= Difference feminism =

Opposition to equality feminism

Difference feminism is a term developed during the equality-versus-difference debate in American feminism to describe the view that men and women are different, but that no value judgment can be placed upon them and both sexes have equal moral status as persons.

Most strains of difference feminism did not argue that there was a biological, inherent, ahistorical, or otherwise "essential" link between womanhood and traditionally feminine values, habits of mind (often called "ways of knowing"), or personality traits. These feminists simply sought to recognize that, in the present, women and men are significantly different and to explore the devalued "feminine" characteristics. This variety of difference feminism is also called gender feminism.

However, some forms of difference feminism – such as Mary Daly's – argue that women and their values are superior to those of men. There is ongoing debate about whether Daly's feminism is essentialist.

== History ==
The "difference" feminist view was developed in the 1980s, in part as a reaction to popular liberal feminism (also known as "equality feminism"), which emphasized the similarities between women and men in order to argue for equal treatment for women. Liberal feminists aimed to make society and law gender-neutral, since it saw recognition of gender difference as a barrier to rights and participation within liberal democracy.
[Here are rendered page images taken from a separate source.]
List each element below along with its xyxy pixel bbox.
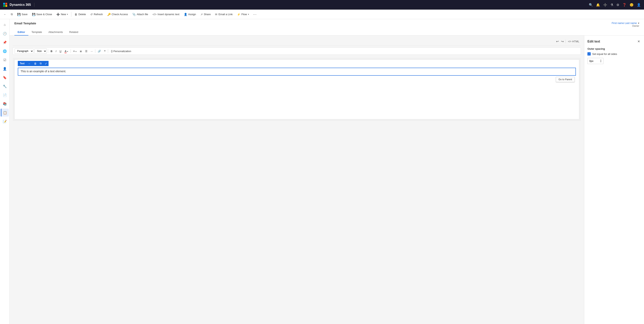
quote-button[interactable]: ❝ (103, 49, 107, 53)
sidebar-item-checklist[interactable]: ☑ (1, 56, 9, 64)
command-bar: ← ⧉ 💾 Save 💾 Save & Close ➕ New ▾ 🗑 Dele… (0, 9, 644, 19)
new-window-icon: ⧉ (11, 12, 13, 16)
redo-button[interactable]: ↪ (560, 39, 564, 44)
back-button[interactable]: ← (2, 11, 8, 17)
tab-template[interactable]: Template (28, 29, 45, 35)
link-button[interactable]: 🔗 (96, 49, 102, 53)
spacing-arrows: ▲ ▼ (600, 59, 602, 63)
attach-file-icon: 📎 (132, 13, 136, 16)
editor-main: ↩ ↪ </> HTML Paragraph Size (10, 35, 584, 324)
emoji-icon[interactable]: 😊 (630, 3, 634, 7)
paragraph-select[interactable]: Paragraph (14, 48, 34, 54)
text-elem-back-button[interactable]: ← (26, 61, 32, 66)
undo-button[interactable]: ↩ (555, 39, 560, 44)
editor-toolbar: Paragraph Size B I U (13, 47, 581, 55)
sidebar-item-recent[interactable]: 🕐 (1, 29, 9, 37)
save-icon: 💾 (17, 13, 20, 16)
tab-editor[interactable]: Editor (14, 29, 28, 35)
plus-icon[interactable]: ➕ (603, 3, 607, 7)
goto-parent-tooltip[interactable]: Go to Parent (556, 77, 575, 82)
canvas-wrapper: Text ← 🗑 ⧉ ⤢ This is an example of a tex… (13, 58, 581, 121)
sidebar-item-person[interactable]: 👤 (1, 65, 9, 73)
align-button[interactable]: ≡ ▾ (72, 49, 78, 53)
assign-icon: 👤 (184, 13, 187, 16)
panel-header: Edit text ✕ (588, 39, 641, 44)
spacing-down-icon[interactable]: ▼ (600, 61, 602, 63)
email-link-button[interactable]: ✉ Email a Link (213, 11, 234, 17)
align-chevron-icon: ▾ (76, 50, 76, 52)
settings-icon[interactable]: ⚙ (616, 3, 619, 7)
underline-button[interactable]: U (58, 49, 62, 53)
set-equal-label: Set equal for all sides (592, 52, 617, 55)
tab-bar: Editor Template Attachments Related (10, 27, 644, 35)
back-icon: ← (4, 13, 6, 16)
text-element-container: Text ← 🗑 ⧉ ⤢ This is an example of a tex… (18, 68, 576, 76)
tab-attachments[interactable]: Attachments (45, 29, 66, 35)
more-toolbar-button[interactable]: ··· (90, 49, 94, 53)
canvas[interactable]: Text ← 🗑 ⧉ ⤢ This is an example of a tex… (14, 59, 579, 119)
brand-logo: Dynamics 365 (3, 3, 31, 7)
set-equal-row: Set equal for all sides (588, 52, 641, 55)
toolbar-sep-1 (48, 49, 48, 53)
sidebar-item-template[interactable]: 📋 (1, 109, 9, 117)
unordered-list-button[interactable]: ☰ (84, 49, 89, 53)
font-color-button[interactable]: A ▾ (63, 49, 69, 53)
new-button[interactable]: ➕ New ▾ (54, 11, 70, 17)
filter-icon[interactable]: ⚗ (610, 3, 613, 7)
unordered-list-icon: ☰ (85, 50, 88, 53)
sidebar-item-document[interactable]: 📄 (1, 91, 9, 99)
assign-button[interactable]: 👤 Assign (182, 11, 198, 17)
sidebar-item-note[interactable]: 📝 (1, 117, 9, 125)
personalization-button[interactable]: {} Personalization (109, 49, 133, 53)
save-button[interactable]: 💾 Save (15, 11, 30, 17)
size-select[interactable]: Size (34, 48, 47, 54)
ordered-list-button[interactable]: ≣ (78, 49, 83, 53)
outer-spacing-label: Outer spacing (588, 47, 641, 50)
delete-button[interactable]: 🗑 Delete (72, 11, 88, 17)
italic-button[interactable]: I (54, 49, 58, 53)
share-button[interactable]: ↗ Share (198, 11, 213, 17)
sidebar-item-globe[interactable]: 🌐 (1, 47, 9, 55)
svg-rect-3 (6, 5, 7, 7)
sidebar-item-pin[interactable]: 📌 (1, 38, 9, 46)
spacing-input[interactable]: 0px ▲ ▼ (588, 58, 604, 64)
more-options-button[interactable]: ⋯ (251, 11, 258, 18)
toolbar-sep-3 (95, 49, 95, 53)
sidebar-item-library[interactable]: 📚 (1, 100, 9, 108)
text-elem-copy-button[interactable]: ⧉ (38, 61, 43, 66)
text-element-box[interactable]: This is an example of a text element. Go… (18, 68, 576, 76)
sidebar-item-home[interactable]: ⌂ (1, 21, 9, 29)
svg-rect-1 (6, 3, 7, 4)
spacing-up-icon[interactable]: ▲ (600, 59, 602, 61)
owner-dropdown-icon[interactable]: ▾ (638, 22, 639, 24)
bell-icon[interactable]: 🔔 (596, 3, 600, 7)
panel-close-button[interactable]: ✕ (636, 39, 641, 44)
owner-name[interactable]: First name Last name (612, 21, 637, 24)
spacing-input-row: 0px ▲ ▼ (588, 58, 641, 64)
bold-button[interactable]: B (49, 49, 54, 53)
html-button[interactable]: </> HTML (566, 39, 581, 44)
attach-file-button[interactable]: 📎 Attach file (130, 11, 150, 17)
flow-button[interactable]: ⚡ Flow ▾ (235, 11, 251, 17)
ordered-list-icon: ≣ (80, 50, 82, 53)
new-window-button[interactable]: ⧉ (9, 11, 15, 17)
flow-icon: ⚡ (237, 13, 240, 16)
user-icon[interactable]: 👤 (637, 3, 641, 7)
help-icon[interactable]: ❓ (622, 3, 626, 7)
close-icon: ✕ (638, 40, 640, 43)
save-close-button[interactable]: 💾 Save & Close (30, 11, 54, 17)
sidebar-item-wrench[interactable]: 🔧 (1, 82, 9, 90)
flow-chevron-icon: ▾ (248, 13, 249, 15)
tab-related[interactable]: Related (66, 29, 82, 35)
sidebar-item-bookmark[interactable]: 🔖 (1, 73, 9, 81)
set-equal-checkbox[interactable] (588, 52, 591, 55)
text-elem-delete-button[interactable]: 🗑 (32, 61, 38, 66)
text-elem-expand-button[interactable]: ⤢ (43, 61, 48, 66)
undo-redo-bar: ↩ ↪ </> HTML (13, 39, 581, 46)
spacing-value: 0px (589, 59, 594, 62)
check-access-button[interactable]: 🔑 Check Access (105, 11, 130, 17)
insert-dynamic-button[interactable]: </> Insert dynamic text (150, 11, 181, 17)
search-icon[interactable]: 🔍 (589, 3, 593, 7)
top-navbar: Dynamics 365 🔍 🔔 ➕ ⚗ ⚙ ❓ 😊 👤 (0, 0, 644, 9)
refresh-button[interactable]: ↺ Refresh (88, 11, 105, 17)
Difference feminism, although it still aimed at equality between men and women, emphasized the differences between men and women and argued that identicality or sameness are not necessary in order for men and women, and masculine and feminine values, to be treated equally. It held that gender-neutrality harmed women "whether by impelling them to imitate men, by depriving society of their distinctive contributions, or by letting them participate in society only on terms that favor men".
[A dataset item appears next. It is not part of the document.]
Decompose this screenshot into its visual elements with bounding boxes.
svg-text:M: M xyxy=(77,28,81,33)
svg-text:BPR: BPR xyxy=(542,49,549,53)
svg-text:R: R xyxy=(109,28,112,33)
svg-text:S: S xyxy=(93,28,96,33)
Difference feminists drew on earlier nineteenth-century strains of thought, for example the work of German writer Elise Oelsner, which held that not only should women be allowed into formerly male-only spheres and institutions (e.g. public life, science) but that those institutions should also be expected to change in a way that recognizes the value of traditionally devalued feminine ethics, like care. On the latter point, many feminists have re-read the phrase "difference feminism" in a way that asks "what difference does feminism make?" (e.g. to the practice of science) rather than "what differences are there between men and women"?
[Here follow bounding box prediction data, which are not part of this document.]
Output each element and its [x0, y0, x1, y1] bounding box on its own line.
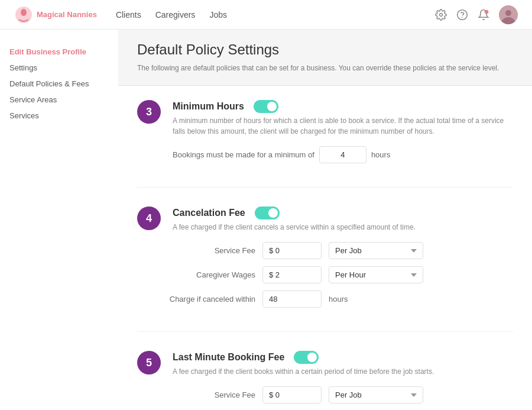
sidebar-item-services[interactable]: Services — [9, 108, 109, 124]
gear-icon[interactable] — [435, 9, 447, 21]
section-5-header: 5 Last Minute Booking Fee A fee charged … — [137, 351, 513, 377]
svg-point-5 — [485, 9, 489, 14]
page-header: Default Policy Settings The following ar… — [118, 30, 532, 86]
question-icon[interactable] — [456, 9, 468, 21]
section-3-desc: A minimum number of hours for which a cl… — [173, 115, 513, 137]
logo-icon — [14, 5, 33, 24]
last-minute-fee-toggle[interactable] — [294, 351, 319, 364]
main-content: Default Policy Settings The following ar… — [118, 30, 532, 410]
cancelation-fee-toggle[interactable] — [255, 206, 280, 219]
svg-point-3 — [458, 9, 468, 20]
section-4-title-row: Cancelation Fee — [173, 206, 513, 219]
header-left: Magical Nannies Clients Caregivers Jobs — [14, 5, 227, 24]
cancelation-service-fee-label: Service Fee — [137, 246, 255, 255]
min-hours-input[interactable] — [319, 146, 366, 163]
section-4-header: 4 Cancelation Fee A fee charged if the c… — [137, 206, 513, 233]
min-hours-unit: hours — [371, 150, 391, 159]
bell-icon[interactable] — [478, 9, 489, 21]
min-hours-row: Bookings must be made for a minimum of h… — [173, 146, 513, 163]
section-3-title: Minimum Hours — [173, 101, 244, 112]
section-cancelation-fee: 4 Cancelation Fee A fee charged if the c… — [137, 206, 513, 308]
nav-caregivers[interactable]: Caregivers — [155, 10, 196, 20]
cancelation-service-fee-input[interactable] — [262, 242, 322, 259]
cancelation-caregiver-wages-label: Caregiver Wages — [137, 270, 255, 279]
nav-clients[interactable]: Clients — [116, 10, 141, 20]
sidebar-item-edit-business-profile[interactable]: Edit Business Profile — [9, 44, 109, 60]
section-5-title-row: Last Minute Booking Fee — [173, 351, 513, 364]
section-5-number: 5 — [137, 351, 161, 375]
sidebar-item-service-areas[interactable]: Service Areas — [9, 92, 109, 108]
section-4-title: Cancelation Fee — [173, 208, 245, 218]
section-4-desc: A fee charged if the client cancels a se… — [173, 222, 513, 233]
divider-4-5 — [137, 331, 513, 332]
cancelation-caregiver-wages-input[interactable] — [262, 266, 322, 283]
divider-3-4 — [137, 187, 513, 188]
header: Magical Nannies Clients Caregivers Jobs — [0, 0, 532, 30]
cancelation-within-row: Charge if canceled within hours — [137, 290, 513, 308]
main-nav: Clients Caregivers Jobs — [116, 10, 227, 20]
sidebar-item-default-policies[interactable]: Default Policies & Fees — [9, 76, 109, 92]
sidebar-item-settings[interactable]: Settings — [9, 60, 109, 76]
logo[interactable]: Magical Nannies — [14, 5, 97, 24]
section-last-minute-fee: 5 Last Minute Booking Fee A fee charged … — [137, 351, 513, 410]
cancelation-caregiver-wages-row: Caregiver Wages Per Job Per Hour — [137, 266, 513, 283]
section-minimum-hours: 3 Minimum Hours A minimum number of hour… — [137, 100, 513, 163]
content-area: 3 Minimum Hours A minimum number of hour… — [118, 86, 532, 410]
section-5-title: Last Minute Booking Fee — [173, 352, 284, 363]
lastminute-service-fee-select[interactable]: Per Job Per Hour — [329, 386, 423, 403]
page-description: The following are default policies that … — [137, 63, 513, 73]
cancelation-within-unit: hours — [329, 295, 348, 304]
lastminute-service-fee-input[interactable] — [262, 386, 322, 403]
svg-point-1 — [21, 9, 27, 16]
section-4-info: Cancelation Fee A fee charged if the cli… — [173, 206, 513, 233]
cancelation-service-fee-select[interactable]: Per Job Per Hour — [329, 242, 423, 259]
svg-point-7 — [505, 10, 511, 16]
section-4-number: 4 — [137, 206, 161, 230]
svg-point-2 — [440, 13, 443, 16]
section-3-number: 3 — [137, 100, 161, 124]
section-3-header: 3 Minimum Hours A minimum number of hour… — [137, 100, 513, 137]
cancelation-caregiver-wages-select[interactable]: Per Job Per Hour — [329, 266, 423, 283]
minimum-hours-toggle[interactable] — [254, 100, 278, 113]
nav-jobs[interactable]: Jobs — [209, 10, 227, 20]
cancelation-within-label: Charge if canceled within — [137, 295, 255, 304]
section-3-title-row: Minimum Hours — [173, 100, 513, 113]
lastminute-service-fee-label: Service Fee — [137, 390, 255, 399]
section-3-info: Minimum Hours A minimum number of hours … — [173, 100, 513, 137]
min-hours-label: Bookings must be made for a minimum of — [173, 150, 314, 159]
cancelation-service-fee-row: Service Fee Per Job Per Hour — [137, 242, 513, 259]
layout: Edit Business Profile Settings Default P… — [0, 30, 532, 410]
section-5-desc: A fee charged if the client books within… — [173, 366, 513, 377]
lastminute-service-fee-row: Service Fee Per Job Per Hour — [137, 386, 513, 403]
page-title: Default Policy Settings — [137, 41, 513, 58]
sidebar: Edit Business Profile Settings Default P… — [0, 30, 118, 410]
avatar[interactable] — [499, 5, 518, 24]
cancelation-within-input[interactable] — [262, 290, 322, 308]
header-right — [435, 5, 518, 24]
logo-text: Magical Nannies — [37, 10, 97, 19]
section-5-info: Last Minute Booking Fee A fee charged if… — [173, 351, 513, 377]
In the 1990s, feminists addressed the binary logic of "difference" versus "equality" and moved on from it, notably with postmodern and/or deconstructionist approaches that either dismantled or did not depend on that dichotomy.

== Criticism ==
Some have argued that the thought of certain prominent second-wave feminists, like psychologist Carol Gilligan and radical feminist theologian Mary Daly, is essentialist, attaching fixed essences or essential properties to "woman" and "man". However, essentialist interpretations of Daly and Gilligan have been questioned by other feminist scholars, who argue that charges of "essentialism" are often used more as terms of abuse than as theoretical critiques based on evidence, and do not accurately reflect Gilligan or Daly's views.

== In France ==

Commonly labeled "French feminism", the work of Hélène Cixous, Luce Irigaray and Julia Kristeva has been considered a form of difference feminism. Their psychoanalytic approach to sexual difference perceived the search for equality as a phallocentric erasure of the specificities of the female body. Like the American differentialist authors, "French feminists are regularly accused of essentialism."